Saved data entries:
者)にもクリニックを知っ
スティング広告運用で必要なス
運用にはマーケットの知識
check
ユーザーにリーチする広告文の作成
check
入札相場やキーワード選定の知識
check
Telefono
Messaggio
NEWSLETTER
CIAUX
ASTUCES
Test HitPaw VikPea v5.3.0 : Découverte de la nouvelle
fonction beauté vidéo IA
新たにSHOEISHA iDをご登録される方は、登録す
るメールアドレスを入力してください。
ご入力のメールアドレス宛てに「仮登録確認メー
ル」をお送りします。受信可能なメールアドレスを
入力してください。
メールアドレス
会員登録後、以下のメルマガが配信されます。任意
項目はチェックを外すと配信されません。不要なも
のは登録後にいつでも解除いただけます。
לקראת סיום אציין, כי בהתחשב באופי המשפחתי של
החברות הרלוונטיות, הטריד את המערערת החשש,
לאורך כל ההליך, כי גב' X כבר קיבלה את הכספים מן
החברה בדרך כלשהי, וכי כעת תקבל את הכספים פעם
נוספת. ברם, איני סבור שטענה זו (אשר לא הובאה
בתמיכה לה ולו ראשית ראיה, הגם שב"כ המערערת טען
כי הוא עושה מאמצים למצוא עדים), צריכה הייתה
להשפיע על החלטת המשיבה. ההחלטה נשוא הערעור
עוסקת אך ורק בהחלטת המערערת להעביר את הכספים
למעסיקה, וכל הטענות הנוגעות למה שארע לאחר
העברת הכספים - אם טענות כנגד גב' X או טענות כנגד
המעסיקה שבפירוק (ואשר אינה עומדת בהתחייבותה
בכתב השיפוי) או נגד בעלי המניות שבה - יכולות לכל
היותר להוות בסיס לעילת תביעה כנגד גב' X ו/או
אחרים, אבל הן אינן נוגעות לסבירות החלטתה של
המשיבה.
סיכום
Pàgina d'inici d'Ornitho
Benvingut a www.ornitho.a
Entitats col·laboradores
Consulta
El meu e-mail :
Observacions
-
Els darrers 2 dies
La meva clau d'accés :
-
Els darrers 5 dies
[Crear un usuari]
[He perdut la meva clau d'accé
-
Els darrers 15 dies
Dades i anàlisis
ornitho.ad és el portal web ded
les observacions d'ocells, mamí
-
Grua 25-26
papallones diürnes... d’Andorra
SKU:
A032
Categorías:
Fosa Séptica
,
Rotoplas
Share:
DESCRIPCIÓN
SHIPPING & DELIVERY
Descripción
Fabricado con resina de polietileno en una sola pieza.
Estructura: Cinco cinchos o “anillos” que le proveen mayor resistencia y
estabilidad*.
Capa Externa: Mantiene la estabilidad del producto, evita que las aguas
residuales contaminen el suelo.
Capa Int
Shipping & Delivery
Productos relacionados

Instructions for the task>
Please report how many lines of the entries above contain the string "clau". Reply with only the number.

Expected output>
2